Another day, another confirmed lie for President Donald Trump. This time, Trump said that “some” of the four former living presidents told him that they should have funded a wall during their administrations, and each man has spoken out to contradict Trump’s claims.
“This should have been done by all of the presidents that preceded me, and they all know it. Some of them have told me that we should have done it,” President Trump said on Friday, according to a report from the Huffington Post.
However, today, President Jimmy Carter joined both President Bush and President Clinton in denying Trump’s claim. Carter released a statement on the matter.
“I have not discussed the border wall with President Trump, and do not support him on the issue.”
Both Clinton and Bush denied Trump’s claim on Friday shortly after he made it. As for former President Barack Obama, his spokesperson declined to comment, but Obama and Trump have not spoken since Trump’s 2017 inauguration, aside from a short moment at former President George H.W. Bush’s funeral last month.
“We can’t just put walls up all around America. Walls don’t keep out threats like terrorism or disease ― and that’s why we propose leading our alliances and helping other countries develop, and pushing back against tyrants,” Obama has said at rallies. He also called the wall an impractical idea and scoffed at the possibility during Trump’s presidential campaign.

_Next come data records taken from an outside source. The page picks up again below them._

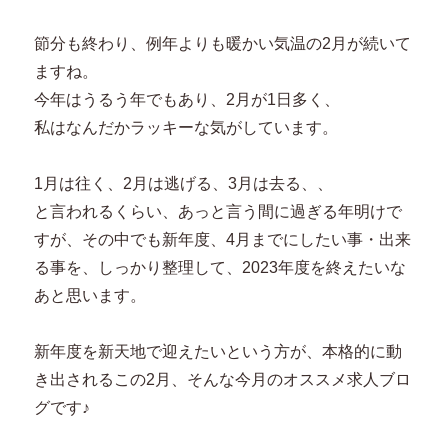
節分も終わり、例年よりも暖かい気温の2月が続いて
ますね。
今年はうるう年でもあり、2月が1日多く、
私はなんだかラッキーな気がしています。
1月は往く、2月は逃げる、3月は去る、、
と言われるくらい、あっと言う間に過ぎる年明けで
すが、その中でも新年度、4月までにしたい事・出来
る事を、しっかり整理して、2023年度を終えたいな
あと思います。
新年度を新天地で迎えたいという方が、本格的に動
き出されるこの2月、そんな今月のオススメ求人ブロ
グです♪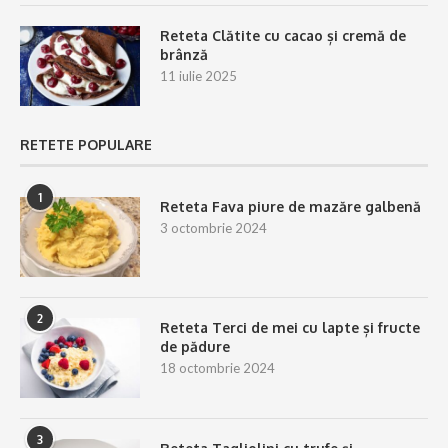
Reteta Clătite cu cacao și cremă de
brânză
11 iulie 2025
RETETE POPULARE
1
Reteta Fava piure de mazăre galbenă
3 octombrie 2024
2
Reteta Terci de mei cu lapte și fructe
de pădure
18 octombrie 2024
3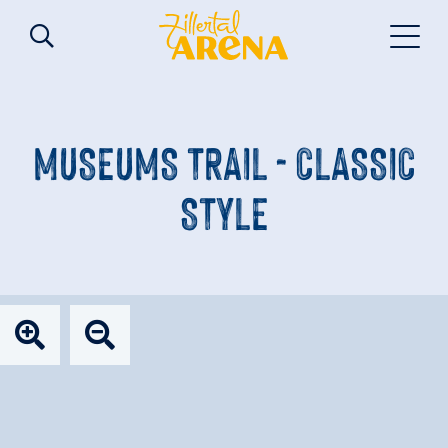
MUSEUMS TRAIL - CLASSIC
STYLE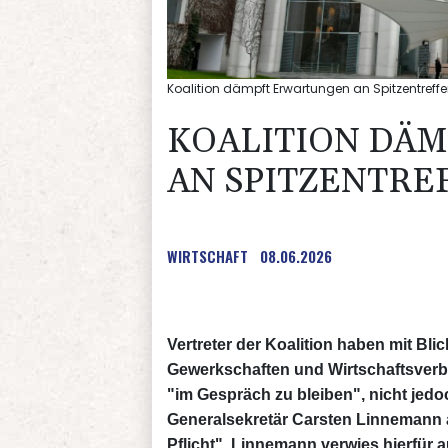
Koalition dämpft Erwartungen an Spitzentref
KOALITION DÄ
AN SPITZENTRE
WIRTSCHAFT
08.06.2026
Vertreter der Koalition haben mit Bli
Gewerkschaften und Wirtschaftsverb
"im Gespräch zu bleiben", nicht jed
Generalsekretär Carsten Linnemann am
Pflicht". Linnemann verwies hierfür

The details come after another Trump controversy. On Friday, he also claimed he might use his executive privilege to build the wall and bypass Congress and the budget altogether. The partial U.S. government shutdown continues into its third week with little hope of an end in sight because the president has said he will not sign a budget that does not include more than $5 billion in funding for the wall, which he wants to build on the U.S.’s southern border with Mexico.
According to Inquisitr reports, several people, including Fox News analyst Judge Andrew Napolitano, as well as Representative Adam Schiff, both said that Trump does not have the power to use an executive order and military funding to erect his promised wall. Both men used the precedent set by the U.S. Supreme Court in 1950 when steelworkers went on strike while the U.S. was engaged in the Korean War. At that time, President Harry Truman sought to nationalize the steel industry, but the Supreme Court ruled that Truman did not have that ability because it belongs to Congress.
The longer the shutdown continues, the more federal workers and those who depend on the government services the workers provide will feel the pinch. It’s possible Trump may soon find support for the wall decreasing even among his base.